▶ EXERCISE GOAL: The lines to be copied are those below that contain "Điểm".

▶ MATERIAL FOR THE TASK:

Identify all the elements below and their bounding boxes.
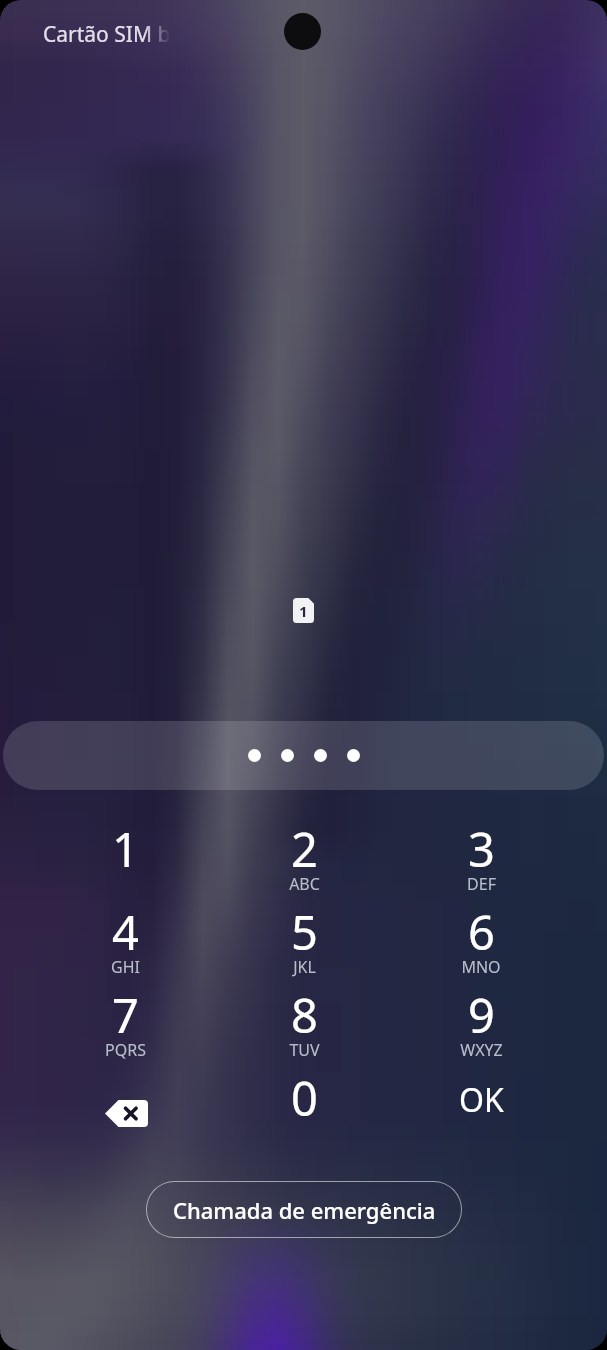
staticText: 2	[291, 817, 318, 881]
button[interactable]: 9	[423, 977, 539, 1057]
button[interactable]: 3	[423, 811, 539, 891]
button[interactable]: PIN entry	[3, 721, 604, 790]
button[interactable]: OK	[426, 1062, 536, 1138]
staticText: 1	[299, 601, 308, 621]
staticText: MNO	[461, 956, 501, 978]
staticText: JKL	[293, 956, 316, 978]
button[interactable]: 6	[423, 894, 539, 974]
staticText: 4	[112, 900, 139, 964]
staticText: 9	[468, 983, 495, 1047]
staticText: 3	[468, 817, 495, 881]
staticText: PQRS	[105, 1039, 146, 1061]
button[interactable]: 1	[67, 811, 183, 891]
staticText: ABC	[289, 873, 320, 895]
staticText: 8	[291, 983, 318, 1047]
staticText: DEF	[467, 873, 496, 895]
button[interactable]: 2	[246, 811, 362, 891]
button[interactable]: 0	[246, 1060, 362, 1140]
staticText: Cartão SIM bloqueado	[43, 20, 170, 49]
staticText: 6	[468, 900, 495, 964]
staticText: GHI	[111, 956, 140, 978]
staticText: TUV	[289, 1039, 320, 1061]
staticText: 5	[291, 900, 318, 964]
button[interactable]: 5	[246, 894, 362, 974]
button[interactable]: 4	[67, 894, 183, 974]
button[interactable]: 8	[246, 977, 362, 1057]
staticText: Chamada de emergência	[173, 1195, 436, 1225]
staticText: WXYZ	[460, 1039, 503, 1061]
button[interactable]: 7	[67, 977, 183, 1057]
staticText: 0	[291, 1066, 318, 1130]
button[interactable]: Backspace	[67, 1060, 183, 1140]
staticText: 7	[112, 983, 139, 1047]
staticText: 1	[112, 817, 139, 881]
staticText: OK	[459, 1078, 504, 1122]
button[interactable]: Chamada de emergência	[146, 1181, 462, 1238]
...
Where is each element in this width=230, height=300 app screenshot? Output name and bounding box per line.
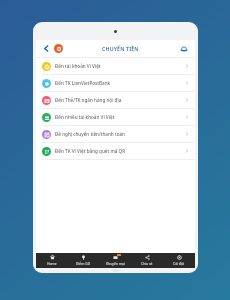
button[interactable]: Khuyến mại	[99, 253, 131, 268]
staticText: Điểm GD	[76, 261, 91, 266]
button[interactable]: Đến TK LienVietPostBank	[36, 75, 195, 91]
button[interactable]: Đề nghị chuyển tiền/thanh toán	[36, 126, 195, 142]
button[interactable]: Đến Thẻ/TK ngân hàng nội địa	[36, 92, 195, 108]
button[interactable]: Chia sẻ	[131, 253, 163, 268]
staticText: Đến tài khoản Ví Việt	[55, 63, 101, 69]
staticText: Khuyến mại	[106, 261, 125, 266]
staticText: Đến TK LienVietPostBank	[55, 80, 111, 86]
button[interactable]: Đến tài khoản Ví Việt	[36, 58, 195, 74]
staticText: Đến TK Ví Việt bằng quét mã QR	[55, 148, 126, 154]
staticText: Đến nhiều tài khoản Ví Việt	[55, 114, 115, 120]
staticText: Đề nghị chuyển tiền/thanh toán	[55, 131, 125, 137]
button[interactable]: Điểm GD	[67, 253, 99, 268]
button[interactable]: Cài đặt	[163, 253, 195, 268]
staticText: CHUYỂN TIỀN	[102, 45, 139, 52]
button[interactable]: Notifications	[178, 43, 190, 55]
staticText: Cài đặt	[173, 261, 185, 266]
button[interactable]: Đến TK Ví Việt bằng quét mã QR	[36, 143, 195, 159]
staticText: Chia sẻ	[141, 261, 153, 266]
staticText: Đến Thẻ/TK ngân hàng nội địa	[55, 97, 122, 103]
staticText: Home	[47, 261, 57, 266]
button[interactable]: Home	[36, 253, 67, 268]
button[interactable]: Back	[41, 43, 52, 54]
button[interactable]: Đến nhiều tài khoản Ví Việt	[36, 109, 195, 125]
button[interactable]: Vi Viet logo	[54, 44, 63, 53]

▶ EXERCISE RESULT:
staticText: Điểm GD	[76, 261, 91, 266]
button[interactable]: Điểm GD	[67, 253, 99, 268]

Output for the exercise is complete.